Ovviamente, celebrano “quota 3000” anche le Società di Gestione dei Fondi Comuni, che a loro volta guadagnano più commissioni e soprattutto hanno un argomento, che oggi è anche l’unico, per spingere quei Fondi Comuni che a loro portano le commissioni più elevate.

Ed ecco spiegato perché anche un piccolissimo rialzo, come in effetti è stato nelle ultime settimane quello della Borsa di New York, viene celebrato ed amplificato dai media: le fake news, in Finanza come negli altri ambiti, fanno comodo a chi ne approfitta per aumentare i propri guadagni.

Per completare questo Post in modo più analitico, e quindi per parlare di cose che per noi investitori finali sono più serie e più rilevanti, Recce’d ha scelto di riprodurre, qui di seguito, un commento apparso proprio nelle ultime ore sul Financial Times. Vi offre una messa a punto che vi sarà utile per comprendere quello che vedrete nelle prossime settimane. Buona lettura.

US stocks have soared to records this year despite earnings remaining flat. This is just one paradox stalking markets that should unnerve equity investors. Stock indices reached milestones this week with the S&P 500 hitting the 3,000 mark and the Dow Jones Industrial Average breaching 27,000 points.
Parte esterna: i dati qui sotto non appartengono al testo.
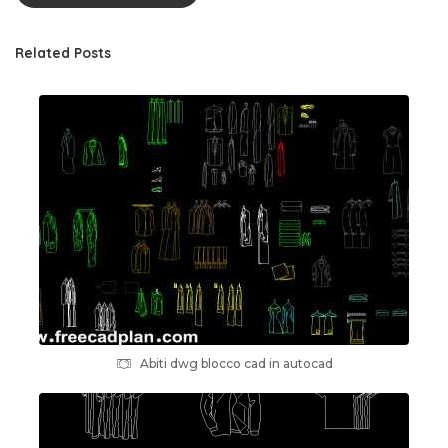
Related Posts
Abiti dwg blocco cad in autocad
The best June since 1955 capped a surging first half of the year that has returned 17 per cent to investors, its best showing since 1997. Yet the jubilation may soon fade.

The second-quarter earnings season begins next week but the outlook offers little to excite investors. Growth in earnings per share, one of the most widely watched gauges for the health of US stocks, risks slipping into negative territory. This would mark the second consecutive quarter of shrinking earnings for US stocks — the technical marker of an earnings recession, according to FactSet data. Poor earnings will squeeze profit margins, forcing investors to ask whether stocks have any more room to rise. Emily Roland, head of capital markets research for John Hancock Investment Management, anticipates a “war on margins” as companies report to investors this month. “A lot of sectors will be under margin pressure,” Ms Roland said. Fund managers would be wise to position portfolios for defence, she adds. “Boring is beautiful — it’s not a great time to make bold bets with this uncertain growth backdrop.” Dimming data from America’s manufacturing sector, the China-US trade conflict and a slowing in US gross domestic product are testing the nerves of equity investors. Andrew Sheets, a strategist at Morgan Stanley, has recommended clients cut the weighting of equities in their portfolios due to the dismal outlook for economic growth and earnings. “We think the market is too optimistic on 2019 earnings and is underestimating the pressure from inventories, labour costs and trade uncertainty,” Mr Sheets said. Tech companies are particularly vulnerable to the tightest employment market in half a century. Labour costs account for 16 per cent of annual revenue for tech companies, according to Morgan Stanley, the second-highest proportion across sectors after industrials. Even the rosy prospect of monetary easing has its limits.

The Federal Reserve is expected to trim interest rates in July, but that dovish tilt will be offset by the negative impact of weakening growth in the US and abroad, adds the bank. “We think a repeated lesson for stocks over the last 30 years has been that when easier policy collides with weaker growth, the latter usually matters more for returns,” Mr Sheets added. Herein lies another paradox: economic expansion is necessary to drive stocks higher, but too much frothiness among equities risks stifling the Fed’s appetite to lower interest rates. If the central bank were to even delay a rate cut, it would certainly trigger a pullback in US stocks given the overwhelming expectations for multiple cuts this year.

The prospect of falling rates has become a crutch for US stocks. Lower rates will reduce already inexpensive borrowing costs for companies, allowing them to continue to binge on cheap debt to fuel growth. One way companies are spending this money is on their own shares. While growth in capital expenditure has come off the lofty highs reached last year, when the lower corporate tax rate encouraged companies to spend, share buybacks have blossomed. US companies spent $206bn on share repurchases in the first quarter, broadly in line with the $805bn spent in the whole of 2018, a record year. Credit Suisse analysts expect share buybacks to add a full 2 per cent to the earnings-per-share total for the S&P 500 in the second quarter, which may be just enough to nudge it into positive growth territory and stave off an earnings recession. “That’s the impact of stock buybacks,” said Patrick Palfrey, senior equities strategist for the bank. “The trend remains anaemic regarding earnings but we don’t see an earnings recession.”